*** Begin section ***

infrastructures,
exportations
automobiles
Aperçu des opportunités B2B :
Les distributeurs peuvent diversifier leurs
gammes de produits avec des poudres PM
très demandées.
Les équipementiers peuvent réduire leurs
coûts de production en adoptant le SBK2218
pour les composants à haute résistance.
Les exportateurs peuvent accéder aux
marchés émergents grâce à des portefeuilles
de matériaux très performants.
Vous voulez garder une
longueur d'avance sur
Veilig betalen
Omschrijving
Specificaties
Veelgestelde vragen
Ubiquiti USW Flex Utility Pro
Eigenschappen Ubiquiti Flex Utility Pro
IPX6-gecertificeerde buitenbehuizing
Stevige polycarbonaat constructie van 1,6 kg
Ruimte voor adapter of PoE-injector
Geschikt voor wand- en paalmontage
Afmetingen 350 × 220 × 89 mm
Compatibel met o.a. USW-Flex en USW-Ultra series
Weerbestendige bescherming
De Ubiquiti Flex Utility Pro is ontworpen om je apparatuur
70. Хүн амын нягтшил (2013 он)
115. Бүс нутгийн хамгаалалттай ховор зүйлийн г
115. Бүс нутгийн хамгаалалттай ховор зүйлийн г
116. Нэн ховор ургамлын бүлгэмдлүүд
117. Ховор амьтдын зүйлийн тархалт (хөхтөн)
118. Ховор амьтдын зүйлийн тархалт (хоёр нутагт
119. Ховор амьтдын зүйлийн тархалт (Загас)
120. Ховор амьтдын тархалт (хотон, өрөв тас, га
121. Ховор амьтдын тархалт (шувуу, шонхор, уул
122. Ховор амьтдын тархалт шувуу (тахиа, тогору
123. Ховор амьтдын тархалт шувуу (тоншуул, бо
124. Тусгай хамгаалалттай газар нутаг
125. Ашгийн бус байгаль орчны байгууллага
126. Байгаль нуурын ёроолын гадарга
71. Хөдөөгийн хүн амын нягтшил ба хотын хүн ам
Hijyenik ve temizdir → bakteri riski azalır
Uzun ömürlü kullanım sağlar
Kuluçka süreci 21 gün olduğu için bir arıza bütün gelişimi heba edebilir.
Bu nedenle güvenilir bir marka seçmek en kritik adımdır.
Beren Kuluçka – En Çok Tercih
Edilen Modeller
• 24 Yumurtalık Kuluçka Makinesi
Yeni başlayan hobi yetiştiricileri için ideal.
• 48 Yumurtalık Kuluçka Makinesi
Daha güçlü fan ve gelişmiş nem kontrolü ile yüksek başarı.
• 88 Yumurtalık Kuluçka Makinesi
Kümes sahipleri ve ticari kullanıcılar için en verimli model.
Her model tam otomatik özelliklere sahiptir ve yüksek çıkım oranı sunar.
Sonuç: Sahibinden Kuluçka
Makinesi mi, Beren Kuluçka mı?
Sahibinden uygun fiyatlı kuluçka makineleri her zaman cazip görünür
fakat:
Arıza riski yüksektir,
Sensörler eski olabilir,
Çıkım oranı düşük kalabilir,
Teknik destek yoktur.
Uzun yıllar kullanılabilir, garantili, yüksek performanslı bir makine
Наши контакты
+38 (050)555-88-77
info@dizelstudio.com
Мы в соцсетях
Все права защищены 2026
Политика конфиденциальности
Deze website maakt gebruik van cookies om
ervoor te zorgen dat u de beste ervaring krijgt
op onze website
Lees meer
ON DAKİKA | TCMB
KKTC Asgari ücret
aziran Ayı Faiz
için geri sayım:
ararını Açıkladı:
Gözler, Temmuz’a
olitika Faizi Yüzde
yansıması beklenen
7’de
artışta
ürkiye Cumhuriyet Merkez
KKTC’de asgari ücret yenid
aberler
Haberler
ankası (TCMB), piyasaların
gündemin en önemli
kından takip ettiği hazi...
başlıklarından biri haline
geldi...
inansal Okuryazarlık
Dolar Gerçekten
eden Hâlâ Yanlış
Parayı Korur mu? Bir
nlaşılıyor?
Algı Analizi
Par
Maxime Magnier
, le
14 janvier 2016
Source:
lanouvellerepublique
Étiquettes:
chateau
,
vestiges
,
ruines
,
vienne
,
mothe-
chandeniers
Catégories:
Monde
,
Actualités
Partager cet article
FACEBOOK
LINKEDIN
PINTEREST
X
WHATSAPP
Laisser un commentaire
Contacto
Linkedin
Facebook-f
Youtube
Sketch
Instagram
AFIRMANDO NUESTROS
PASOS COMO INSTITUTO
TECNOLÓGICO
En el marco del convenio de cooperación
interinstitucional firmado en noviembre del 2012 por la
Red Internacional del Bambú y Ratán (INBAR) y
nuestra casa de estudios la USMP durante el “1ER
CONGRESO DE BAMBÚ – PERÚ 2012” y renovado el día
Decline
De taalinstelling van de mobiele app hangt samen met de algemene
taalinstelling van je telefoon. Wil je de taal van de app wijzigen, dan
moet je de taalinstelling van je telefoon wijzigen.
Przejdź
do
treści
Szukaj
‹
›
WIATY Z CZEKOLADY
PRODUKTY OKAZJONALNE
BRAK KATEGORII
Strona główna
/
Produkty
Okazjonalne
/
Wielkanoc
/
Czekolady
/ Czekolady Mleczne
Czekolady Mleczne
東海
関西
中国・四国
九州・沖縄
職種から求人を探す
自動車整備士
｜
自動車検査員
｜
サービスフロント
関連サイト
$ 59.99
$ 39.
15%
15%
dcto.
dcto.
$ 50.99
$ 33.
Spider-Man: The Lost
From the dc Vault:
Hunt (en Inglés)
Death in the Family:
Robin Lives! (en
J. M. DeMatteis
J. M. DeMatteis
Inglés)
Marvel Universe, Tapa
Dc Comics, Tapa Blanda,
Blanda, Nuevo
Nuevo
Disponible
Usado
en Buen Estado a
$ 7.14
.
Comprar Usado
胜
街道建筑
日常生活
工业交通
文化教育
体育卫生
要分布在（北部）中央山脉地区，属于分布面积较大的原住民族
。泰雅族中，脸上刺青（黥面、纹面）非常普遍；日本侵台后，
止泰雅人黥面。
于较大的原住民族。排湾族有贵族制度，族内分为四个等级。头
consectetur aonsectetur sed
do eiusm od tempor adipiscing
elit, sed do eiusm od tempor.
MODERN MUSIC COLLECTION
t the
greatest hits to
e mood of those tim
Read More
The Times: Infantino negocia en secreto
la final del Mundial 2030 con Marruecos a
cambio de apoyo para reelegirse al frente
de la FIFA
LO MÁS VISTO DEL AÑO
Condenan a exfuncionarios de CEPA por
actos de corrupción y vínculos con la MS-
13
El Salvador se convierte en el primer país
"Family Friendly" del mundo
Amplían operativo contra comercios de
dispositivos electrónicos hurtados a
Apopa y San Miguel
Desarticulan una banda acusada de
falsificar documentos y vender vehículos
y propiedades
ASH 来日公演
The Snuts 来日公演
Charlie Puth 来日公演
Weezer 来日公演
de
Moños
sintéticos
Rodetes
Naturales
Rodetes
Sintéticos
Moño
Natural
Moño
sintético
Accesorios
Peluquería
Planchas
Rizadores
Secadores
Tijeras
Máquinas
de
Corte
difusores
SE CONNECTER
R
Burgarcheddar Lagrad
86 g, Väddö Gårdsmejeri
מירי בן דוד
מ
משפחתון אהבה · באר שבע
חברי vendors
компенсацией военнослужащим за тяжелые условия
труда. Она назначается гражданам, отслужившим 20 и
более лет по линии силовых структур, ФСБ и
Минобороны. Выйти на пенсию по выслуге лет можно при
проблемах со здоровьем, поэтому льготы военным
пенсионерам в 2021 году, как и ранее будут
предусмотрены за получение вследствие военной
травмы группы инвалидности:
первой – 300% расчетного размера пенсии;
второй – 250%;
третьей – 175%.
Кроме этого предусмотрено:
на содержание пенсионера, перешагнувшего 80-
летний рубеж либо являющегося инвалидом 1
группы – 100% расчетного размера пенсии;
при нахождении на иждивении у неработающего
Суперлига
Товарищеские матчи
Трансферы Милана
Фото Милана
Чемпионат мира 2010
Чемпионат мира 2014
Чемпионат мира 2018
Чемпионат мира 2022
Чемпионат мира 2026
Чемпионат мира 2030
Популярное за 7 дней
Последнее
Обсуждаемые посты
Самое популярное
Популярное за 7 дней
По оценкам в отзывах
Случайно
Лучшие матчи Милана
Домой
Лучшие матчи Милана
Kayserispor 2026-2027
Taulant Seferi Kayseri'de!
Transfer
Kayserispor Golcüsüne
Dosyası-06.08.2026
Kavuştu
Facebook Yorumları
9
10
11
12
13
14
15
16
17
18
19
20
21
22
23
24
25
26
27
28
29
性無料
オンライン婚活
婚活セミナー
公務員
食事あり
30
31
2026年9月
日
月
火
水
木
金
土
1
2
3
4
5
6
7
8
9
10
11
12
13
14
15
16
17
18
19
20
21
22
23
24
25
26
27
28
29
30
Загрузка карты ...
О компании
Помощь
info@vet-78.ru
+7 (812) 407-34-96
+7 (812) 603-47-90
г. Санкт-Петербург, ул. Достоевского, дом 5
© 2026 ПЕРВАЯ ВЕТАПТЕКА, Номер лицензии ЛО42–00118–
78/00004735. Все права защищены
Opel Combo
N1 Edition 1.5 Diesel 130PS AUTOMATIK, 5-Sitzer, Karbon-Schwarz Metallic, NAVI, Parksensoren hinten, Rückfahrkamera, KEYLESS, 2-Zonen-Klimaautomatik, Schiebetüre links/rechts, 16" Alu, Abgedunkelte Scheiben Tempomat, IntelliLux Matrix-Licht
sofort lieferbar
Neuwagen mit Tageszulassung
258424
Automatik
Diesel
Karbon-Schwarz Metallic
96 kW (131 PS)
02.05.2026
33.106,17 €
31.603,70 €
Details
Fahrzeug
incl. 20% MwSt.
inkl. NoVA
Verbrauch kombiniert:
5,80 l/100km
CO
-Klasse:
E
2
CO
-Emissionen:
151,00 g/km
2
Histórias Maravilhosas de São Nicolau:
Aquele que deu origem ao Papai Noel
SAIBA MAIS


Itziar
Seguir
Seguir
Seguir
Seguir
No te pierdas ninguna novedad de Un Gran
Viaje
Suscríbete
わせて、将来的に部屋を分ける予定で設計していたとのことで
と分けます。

*** End section ***

Among the entries above, which lines include "расчетного"? List them all.

первой – 300% расчетного размера пенсии;
группы – 100% расчетного размера пенсии;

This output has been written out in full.